- _To do_: Quote only the lines that start at the line with "Medistate Çekmeköy Hastanesi" and run to the end of the entries; omit the pictures.

- _The data_:
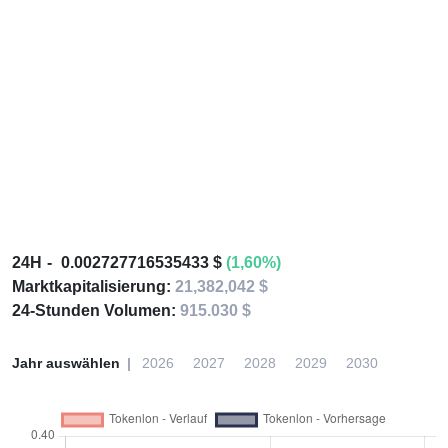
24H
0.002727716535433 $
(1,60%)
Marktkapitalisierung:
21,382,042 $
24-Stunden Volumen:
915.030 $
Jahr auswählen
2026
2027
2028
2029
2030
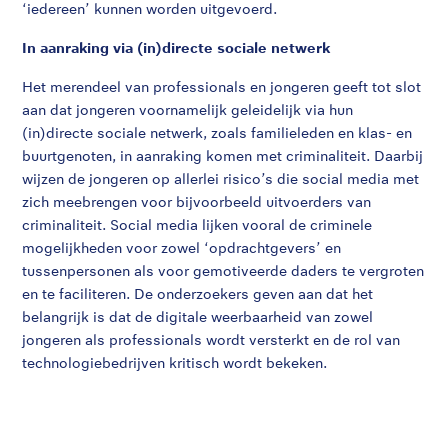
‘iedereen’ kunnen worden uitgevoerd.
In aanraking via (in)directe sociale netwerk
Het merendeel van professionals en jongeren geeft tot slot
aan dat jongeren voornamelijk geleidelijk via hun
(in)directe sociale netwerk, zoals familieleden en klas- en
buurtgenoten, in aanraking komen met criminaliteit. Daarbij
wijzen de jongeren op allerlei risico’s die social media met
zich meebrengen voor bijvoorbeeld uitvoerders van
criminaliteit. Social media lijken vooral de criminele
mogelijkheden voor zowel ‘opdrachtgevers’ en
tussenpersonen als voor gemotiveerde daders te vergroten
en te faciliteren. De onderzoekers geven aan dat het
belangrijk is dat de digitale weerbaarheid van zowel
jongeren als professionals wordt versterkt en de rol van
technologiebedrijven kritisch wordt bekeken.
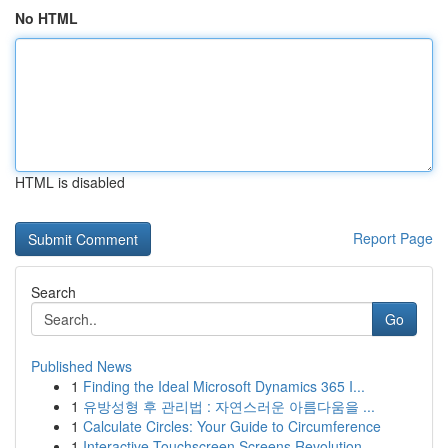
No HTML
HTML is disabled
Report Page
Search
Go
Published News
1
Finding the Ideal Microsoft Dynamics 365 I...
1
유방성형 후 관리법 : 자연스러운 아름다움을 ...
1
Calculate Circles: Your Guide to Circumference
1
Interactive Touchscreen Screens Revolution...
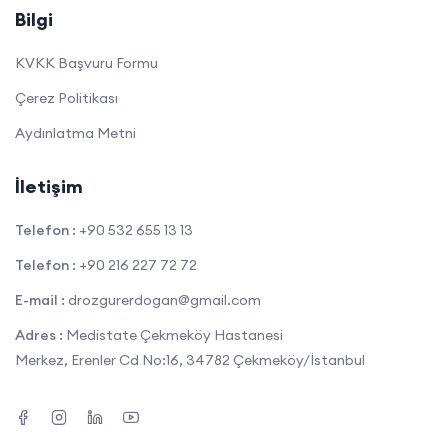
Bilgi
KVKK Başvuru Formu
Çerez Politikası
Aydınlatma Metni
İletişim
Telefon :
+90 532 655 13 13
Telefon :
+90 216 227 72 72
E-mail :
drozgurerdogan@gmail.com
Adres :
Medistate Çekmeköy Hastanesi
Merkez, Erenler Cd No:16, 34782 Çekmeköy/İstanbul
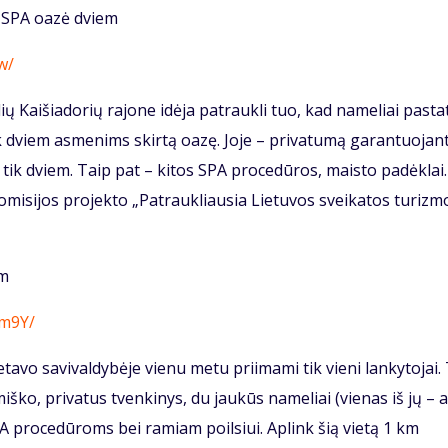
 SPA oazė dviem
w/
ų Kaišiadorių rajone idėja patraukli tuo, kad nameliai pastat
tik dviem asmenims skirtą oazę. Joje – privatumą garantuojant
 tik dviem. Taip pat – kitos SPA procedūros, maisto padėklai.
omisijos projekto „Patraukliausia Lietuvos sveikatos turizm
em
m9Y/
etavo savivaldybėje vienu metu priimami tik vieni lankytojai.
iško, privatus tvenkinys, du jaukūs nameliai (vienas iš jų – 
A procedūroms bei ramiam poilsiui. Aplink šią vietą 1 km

- _Solution to this problem_:
Medistate Çekmeköy Hastanesi
Merkez, Erenler Cd No:16, 34782 Çekmeköy/İstanbul
 SPA oazė dviem
w/
ų Kaišiadorių rajone idėja patraukli tuo, kad nameliai pastat
tik dviem asmenims skirtą oazę. Joje – privatumą garantuojant
 tik dviem. Taip pat – kitos SPA procedūros, maisto padėklai.
omisijos projekto „Patraukliausia Lietuvos sveikatos turizm
em
m9Y/
etavo savivaldybėje vienu metu priimami tik vieni lankytojai.
iško, privatus tvenkinys, du jaukūs nameliai (vienas iš jų – 
A procedūroms bei ramiam poilsiui. Aplink šią vietą 1 km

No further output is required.